### SUPPLIED MATERIAL
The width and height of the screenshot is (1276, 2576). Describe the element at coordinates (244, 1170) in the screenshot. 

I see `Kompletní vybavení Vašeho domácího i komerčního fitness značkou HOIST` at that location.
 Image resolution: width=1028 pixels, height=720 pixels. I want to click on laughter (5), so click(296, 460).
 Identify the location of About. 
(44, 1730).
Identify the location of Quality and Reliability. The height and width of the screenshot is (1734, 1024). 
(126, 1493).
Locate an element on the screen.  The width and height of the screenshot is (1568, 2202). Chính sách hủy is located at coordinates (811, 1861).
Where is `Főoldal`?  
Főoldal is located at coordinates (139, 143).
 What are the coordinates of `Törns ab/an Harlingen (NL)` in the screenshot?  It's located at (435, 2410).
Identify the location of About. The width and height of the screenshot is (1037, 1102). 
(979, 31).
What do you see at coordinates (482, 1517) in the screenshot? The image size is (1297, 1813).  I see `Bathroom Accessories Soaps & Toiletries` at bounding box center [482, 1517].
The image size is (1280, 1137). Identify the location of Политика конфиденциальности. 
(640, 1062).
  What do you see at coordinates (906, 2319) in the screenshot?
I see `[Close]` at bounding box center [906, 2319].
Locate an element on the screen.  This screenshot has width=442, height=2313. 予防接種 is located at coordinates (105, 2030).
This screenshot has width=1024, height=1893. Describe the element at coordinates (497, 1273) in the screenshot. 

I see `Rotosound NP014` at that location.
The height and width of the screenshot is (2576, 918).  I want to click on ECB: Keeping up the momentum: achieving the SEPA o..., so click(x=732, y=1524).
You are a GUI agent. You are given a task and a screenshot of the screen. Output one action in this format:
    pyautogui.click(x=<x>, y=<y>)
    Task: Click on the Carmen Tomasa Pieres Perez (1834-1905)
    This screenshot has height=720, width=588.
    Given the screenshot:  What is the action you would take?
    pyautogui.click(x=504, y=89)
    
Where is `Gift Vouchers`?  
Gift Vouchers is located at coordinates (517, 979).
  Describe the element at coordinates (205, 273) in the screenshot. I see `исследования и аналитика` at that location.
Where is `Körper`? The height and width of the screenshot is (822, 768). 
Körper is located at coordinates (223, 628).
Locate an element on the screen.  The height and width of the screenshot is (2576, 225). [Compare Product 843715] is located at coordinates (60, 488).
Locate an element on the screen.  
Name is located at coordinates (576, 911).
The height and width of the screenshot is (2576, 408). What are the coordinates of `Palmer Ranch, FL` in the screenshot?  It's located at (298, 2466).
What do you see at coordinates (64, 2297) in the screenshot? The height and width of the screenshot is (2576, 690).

### EXERCISE PROMPT
Retype the data in full, and keep every line identical to the original.

### EXERCISE ANSWER
The width and height of the screenshot is (1276, 2576). Describe the element at coordinates (244, 1170) in the screenshot. 

I see `Kompletní vybavení Vašeho domácího i komerčního fitness značkou HOIST` at that location.
 Image resolution: width=1028 pixels, height=720 pixels. I want to click on laughter (5), so click(296, 460).
 Identify the location of About. 
(44, 1730).
Identify the location of Quality and Reliability. The height and width of the screenshot is (1734, 1024). 
(126, 1493).
Locate an element on the screen.  The width and height of the screenshot is (1568, 2202). Chính sách hủy is located at coordinates (811, 1861).
Where is `Főoldal`?  
Főoldal is located at coordinates (139, 143).
 What are the coordinates of `Törns ab/an Harlingen (NL)` in the screenshot?  It's located at (435, 2410).
Identify the location of About. The width and height of the screenshot is (1037, 1102). 
(979, 31).
What do you see at coordinates (482, 1517) in the screenshot? The image size is (1297, 1813).  I see `Bathroom Accessories Soaps & Toiletries` at bounding box center [482, 1517].
The image size is (1280, 1137). Identify the location of Политика конфиденциальности. 
(640, 1062).
  What do you see at coordinates (906, 2319) in the screenshot?
I see `[Close]` at bounding box center [906, 2319].
Locate an element on the screen.  This screenshot has width=442, height=2313. 予防接種 is located at coordinates (105, 2030).
This screenshot has width=1024, height=1893. Describe the element at coordinates (497, 1273) in the screenshot. 

I see `Rotosound NP014` at that location.
The height and width of the screenshot is (2576, 918).  I want to click on ECB: Keeping up the momentum: achieving the SEPA o..., so click(x=732, y=1524).
You are a GUI agent. You are given a task and a screenshot of the screen. Output one action in this format:
    pyautogui.click(x=<x>, y=<y>)
    Task: Click on the Carmen Tomasa Pieres Perez (1834-1905)
    This screenshot has height=720, width=588.
    Given the screenshot:  What is the action you would take?
    pyautogui.click(x=504, y=89)
    
Where is `Gift Vouchers`?  
Gift Vouchers is located at coordinates (517, 979).
  Describe the element at coordinates (205, 273) in the screenshot. I see `исследования и аналитика` at that location.
Where is `Körper`? The height and width of the screenshot is (822, 768). 
Körper is located at coordinates (223, 628).
Locate an element on the screen.  The height and width of the screenshot is (2576, 225). [Compare Product 843715] is located at coordinates (60, 488).
Locate an element on the screen.  
Name is located at coordinates (576, 911).
The height and width of the screenshot is (2576, 408). What are the coordinates of `Palmer Ranch, FL` in the screenshot?  It's located at (298, 2466).
What do you see at coordinates (64, 2297) in the screenshot? The height and width of the screenshot is (2576, 690).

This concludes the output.